San Francisco – As the FBI is rushing to build a “bigger, faster and better” biometrics database, it’s also dragging its feet in releasing information related to the program’s impact on the American public. In response, the Electronic Frontier Foundation (EFF) today filed a lawsuit to compel the FBI to produce records to satisfy three outstanding Freedom of Information Act requests that EFF submitted one year ago to shine light on the program and its face-recognition components.
Since early 2011, EFF has been closely following the FBI’s work to build out its Next Generation Identification (NGI) biometrics database, which would replace and expand upon the Integrated Automated Fingerprint Identification System (IAFIS). The new program will include multiple biometric identifiers, such as iris scans, palm prints, face-recognition-ready photos, and voice data, and that information will be shared with other agencies at the local, state, federal and international levels.

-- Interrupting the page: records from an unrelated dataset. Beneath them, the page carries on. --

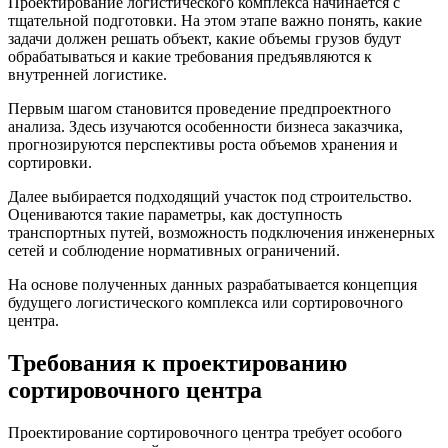
Проектирование логистического комплекса начинается с
тщательной подготовки. На этом этапе важно понять, какие
задачи должен решать объект, какие объемы грузов будут
обрабатываться и какие требования предъявляются к
внутренней логистике.
Первым шагом становится проведение предпроектного
анализа. Здесь изучаются особенности бизнеса заказчика,
прогнозируются перспективы роста объемов хранения и
сортировки.
Далее выбирается подходящий участок под строительство.
Оцениваются такие параметры, как доступность
транспортных путей, возможность подключения инженерных
сетей и соблюдение нормативных ограничений.
На основе полученных данных разрабатывается концепция
будущего логистического комплекса или сортировочного
центра.
Требования к проектированию
сортировочного центра
Проектирование сортировочного центра требует особого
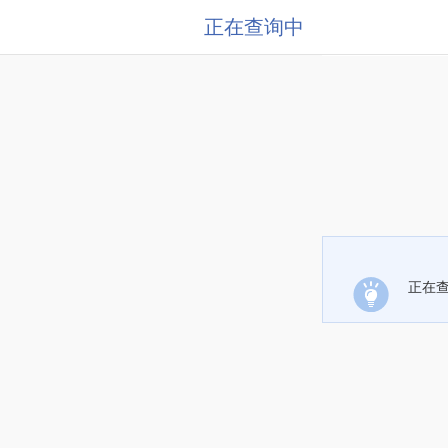
正在查询中
正在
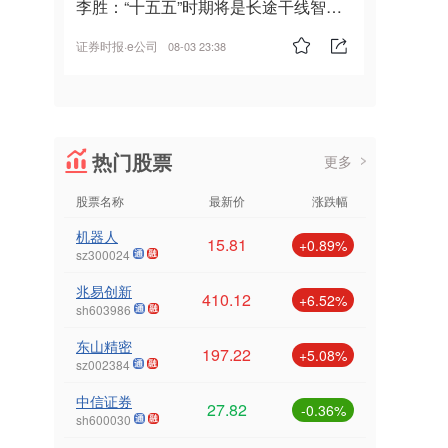
李胜：“十五五”时期将是长途干线智能
驾驶的发展风口
证券时报·e公司
08-03 23:38
热门股票
更多
股票名称
最新价
涨跌幅
机器人
15.81
+0.89%
sz300024
兆易创新
410.12
+6.52%
sh603986
东山精密
197.22
+5.08%
sz002384
中信证券
27.82
-0.36%
sh600030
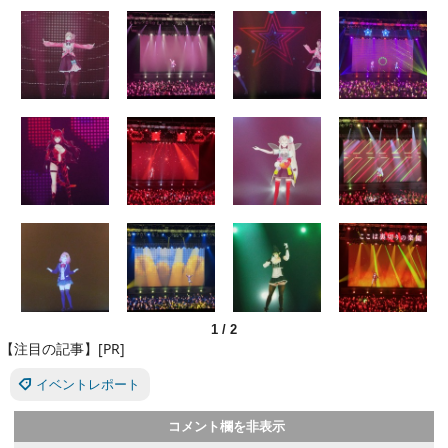
1
/
2
【注目の記事】[PR]
イベントレポート
コメント欄を非表示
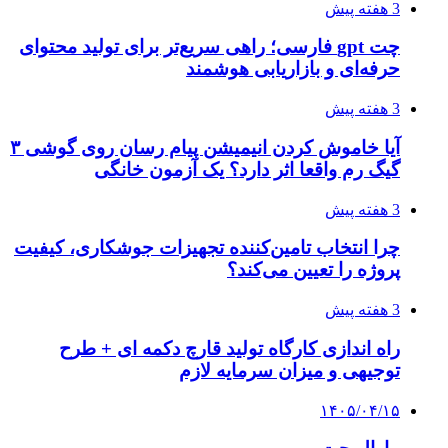
3 هفته پیش
چت gpt فارسی؛ راهی سریع‌تر برای تولید محتوای
حرفه‌ای و بازاریابی هوشمند
3 هفته پیش
آیا خاموش کردن انیمیشن پیام رسان روی گوشی ۳
گیگ رم واقعا اثر دارد؟ یک آزمون خانگی
3 هفته پیش
چرا انتخاب تامین‌کننده تجهیزات جوشکاری، کیفیت
پروژه را تعیین می‌کند؟
3 هفته پیش
راه اندازی کارگاه تولید قارچ دکمه ای + طرح
توجیهی و میزان سرمایه لازم
۱۴۰۵/۰۴/۱۵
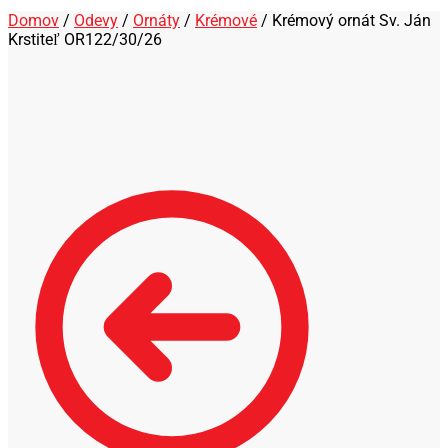
Domov
/
Odevy
/
Ornáty
/
Krémové
/
Krémový ornát Sv. Ján
Krstiteľ OR122/30/26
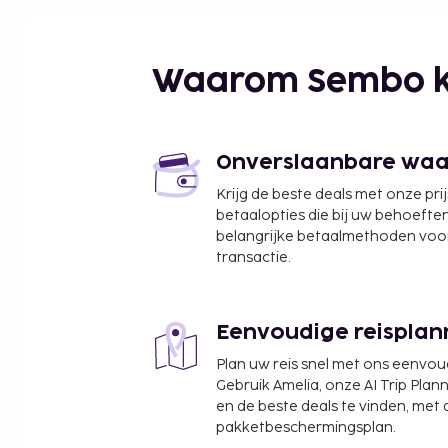
Tichot-skilift - 0,6 km
Lac de Tignes - 0,9 km
Wintersportplaats Tignes - 1,4 km
Waarom Sembo k
Aeroski-gondel - 1,9 km
Palafour-skilift - 1,9 km
Rosset-skilift - 2 km
Skilift van Tignes - 2,1 km
Onverslaanbare waard
Lavachet-skilift - 2,4 km
Krijg de beste deals met onze pri
Lac - 2,4 km
betaalopties die bij uw behoefte
Chaudannes-skilift - 2,6 km
belangrijke betaalmethoden voor
Col de Vès - 3,6 km
transactie.
Aiguille Percée - 4,9 km
Skilift van La Daille - 13,4 km
Eenvoudige reisplan
De dichtstbijgelegen grootste luchthavens zijn:
Grenoble (GNB-Grenoble - Isere) - 210,7 km
Plan uw reis snel met ons eenvo
Lyon (LYS-Saint-Exupery) - 220,6 km
Gebruik Amelia, onze AI Trip Plann
en de beste deals te vinden, met
Enkele van de voorzieningen zijn een 24-uurs rece
pakketbeschermingsplan.
kluis bij de receptie. Ter plaatse heb je een beper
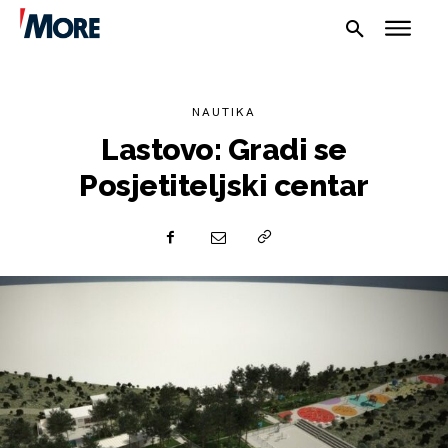
NAUTIKA
Lastovo: Gradi se
Posjetiteljski centar
NAUTIKA
SPORT
PLOVILA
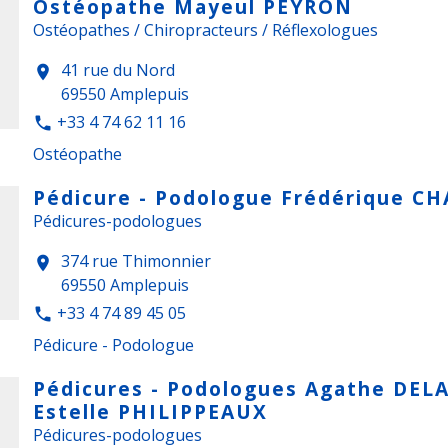
Ostéopathe Mayeul PEYRON
Ostéopathes / Chiropracteurs / Réflexologues
41 rue du Nord
location_on
69550 Amplepuis
+33 4 74 62 11 16
phone
Ostéopathe
Pédicure - Podologue Frédérique C
Pédicures-podologues
374 rue Thimonnier
location_on
69550 Amplepuis
+33 4 74 89 45 05
phone
Pédicure - Podologue
Pédicures - Podologues Agathe DEL
Estelle PHILIPPEAUX
Pédicures-podologues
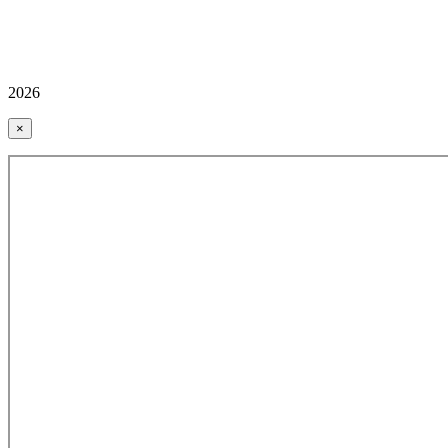
2026
×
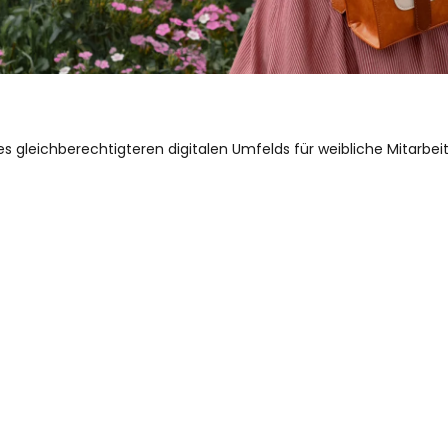
 gleichberechtigteren digitalen Umfelds für weibliche Mitarbei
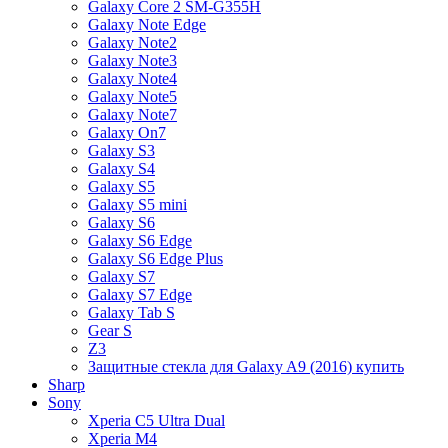
Galaxy Core 2 SM-G355H
Galaxy Note Edge
Galaxy Note2
Galaxy Note3
Galaxy Note4
Galaxy Note5
Galaxy Note7
Galaxy On7
Galaxy S3
Galaxy S4
Galaxy S5
Galaxy S5 mini
Galaxy S6
Galaxy S6 Edge
Galaxy S6 Edge Plus
Galaxy S7
Galaxy S7 Edge
Galaxy Tab S
Gear S
Z3
Защитные стекла для Galaxy A9 (2016) купить
Sharp
Sony
Xperia C5 Ultra Dual
Xperia M4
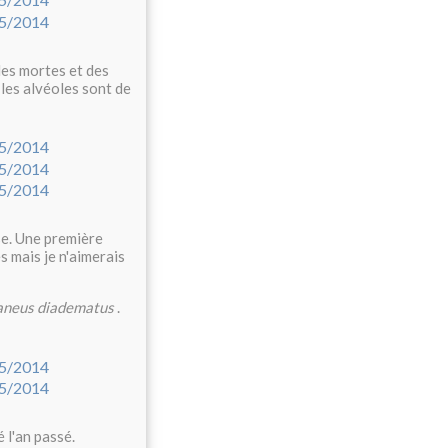
les mortes et des
 les alvéoles sont de
ose. Une première
s mais je n'aimerais
aneus diadematus
.
 l'an passé.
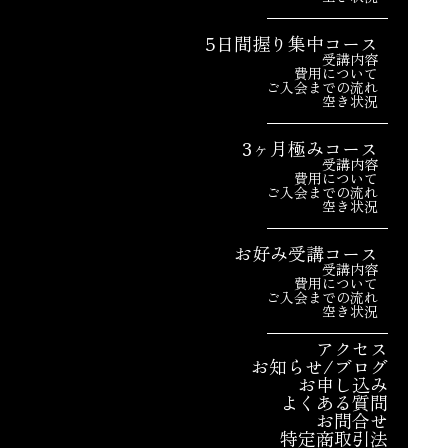
5日間握り集中コース
受講内容
費用について
ご入会までの流れ
空き状況
3ヶ月極みコース
受講内容
費用について
ご入会までの流れ
空き状況
お好み受講コース
受講内容
費用について
ご入会までの流れ
空き状況
アクセス
お知らせ/ブログ
お申し込み
よくある質問
お問合せ
特定商取引法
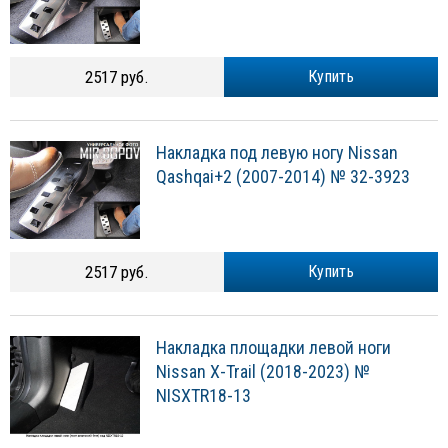
2517 руб.
Купить
Накладка под левую ногу Nissan
Qashqai+2 (2007-2014) № 32-3923
2517 руб.
Купить
Накладка площадки левой ноги
Nissan X-Trail (2018-2023) №
NISXTR18-13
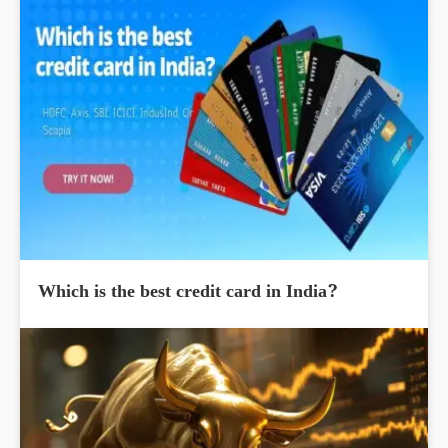
Which is the best credit card in India?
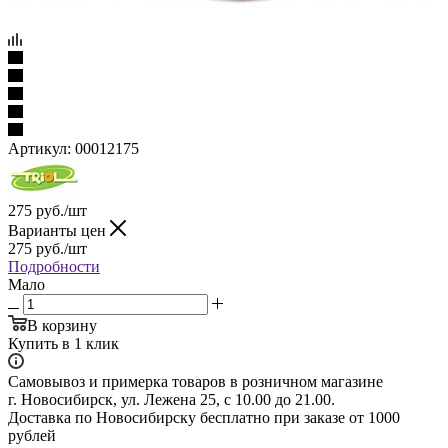
Артикул:
00012175
275
руб.
/шт
Варианты цен
275
руб.
/шт
Подробности
Мало
В корзину
Купить в 1 клик
Самовывоз и примерка товаров в розничном магазине
г. Новосибирск, ул. Лежена 25, с 10.00 до 21.00.
Доставка по Новосибирску бесплатно при заказе от 1000
рублей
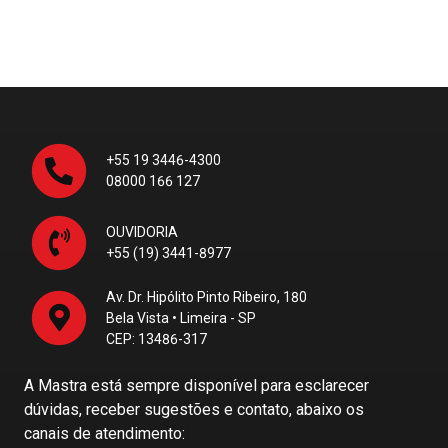
+55 19 3446-4300
08000 166 127
OUVIDORIA
+55 (19) 3441-8977
Av. Dr. Hipólito Pinto Ribeiro, 180
Bela Vista • Limeira - SP
CEP: 13486-317
A Mastra está sempre disponível para esclarecer
dúvidas, receber sugestões e contato, abaixo os
canais de atendimento:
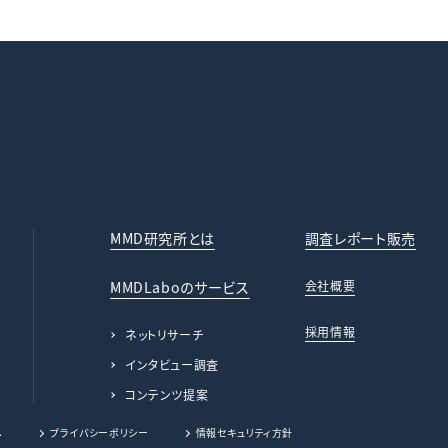
MMD研究所とは
調査レポート販売
MMDLaboのサービス
会社概要
採用情報
ネットリサーチ
インタビュー調査
コンテンツ提案
.
プライバシーポリシー
情報セキュリティ方針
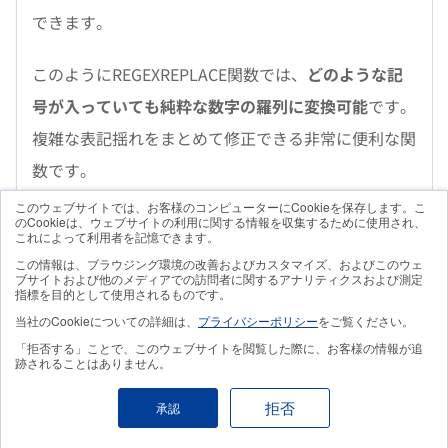
できます。
このようにREGEXREPLACE関数では、
どのような記
号が入っていても純粋な数字の羅列に変換可能
です。
複雑な表記揺れをまとめて修正できる非常に便利な関
数です。
このウェブサイトでは、お客様のコンピューターにCookieを保存します。こ
のCookieは、ウェブサイトの利用に関する情報を収集するために使用され、
これによって利用者を記憶できます。
特定のパターンを抽出（REGEXEXTRACT
この情報は、ブラウジング環境の改善およびカスタマイズ、およびこのウェ
ブサイトおよび他のメディアでの訪問者に関するアナリティクスおよび測定
関数）
指標を目的として使用されるものです。
当社のCookieについての詳細は、
プライバシーポリシー
をご覧ください。
文章のなかから特定のパターンやルールの文字列だけ
「拒否する」ことで、このウェブサイトを閲覧した際に、お客様の情報が追
跡されることはありません。
を抜き出したい場合は、REGEXEXTRACT関数が役立
ちます。
拒否
承認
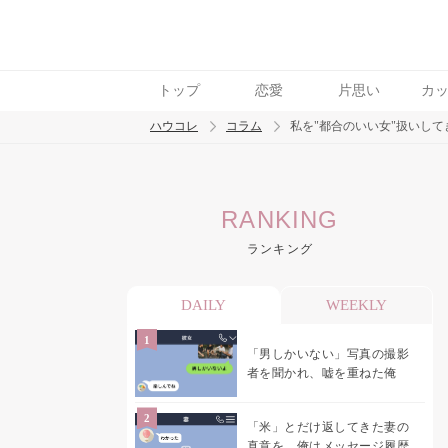
トップ
恋愛
片思い
カ
ハウコレ
コラム
私を"都合のいい女"扱いして
検索
RANKING
トレンド ワード
ランキング
男の本音
男ウケ
NG行動
彼女
イイ
DAILY
WEEKLY
「男しかいない」写真の撮影
者を聞かれ、嘘を重ねた俺
「米」とだけ返してきた妻の
真意を、俺はメッセージ履歴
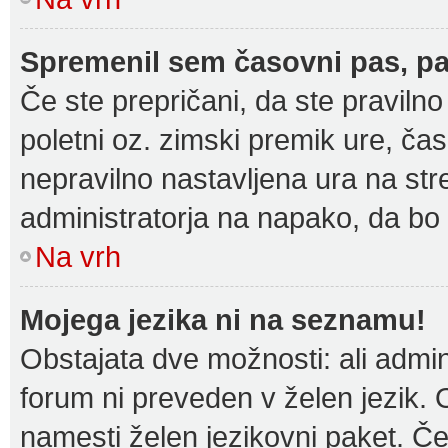
Spremenil sem časovni pas, pa 
Če ste prepričani, da ste pravilno
poletni oz. zimski premik ure, ča
nepravilno nastavljena ura na str
administratorja na napako, da bo 
Na vrh
Mojega jezika ni na seznamu!
Obstajata dve možnosti: ali admini
forum ni preveden v želen jezik. 
namesti želen jezikovni paket. Če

The face recognition component is set to launch in 2014.
“NGI will result in a massive expansion of government data collection for both criminal and noncriminal purposes,” says EFF Staff Attorney Jennifer Lynch, who testified before the U.S. Senate on the privacy implications of facial recognition technology in July of last year. “Biometrics programs present critical threats to civil liberties and privacy. Face-recognition technology is among the most alarming new developments, because Americans cannot easily take precautions against the covert, remote, and mass capture of their images.”
In the complaint filed with the U.S. District Court for the Northern District of California, EFF is asking a judge to enforce EFF’s FOIA requests, which were sent to the FBI in June and July of last year. The information sought includes agreements and discussions between the FBI and various state agencies regarding the face-recognition program; records addressing the reliability of face-recognition technology; and documentation of the FBI’s plan to merge civilian and criminal records in a single repository. EFF is also seeking disclosure of the total number of face-recognition capable records currently in the FBI’s database, as well as the proposed number at deployment.
NGI will have an unprecedented impact on Americans’ privacy interests, and yet the FBI has not updated its Privacy Impact Assessment since 2008, well before it built the system and signed agreements with several states for an early roll-out of the program.
“Before the federal government decides to expand its surveillance powers, there needs to be a public debate,” Lynch says. “But there can be no public debate until the details of the program are presented to the public.”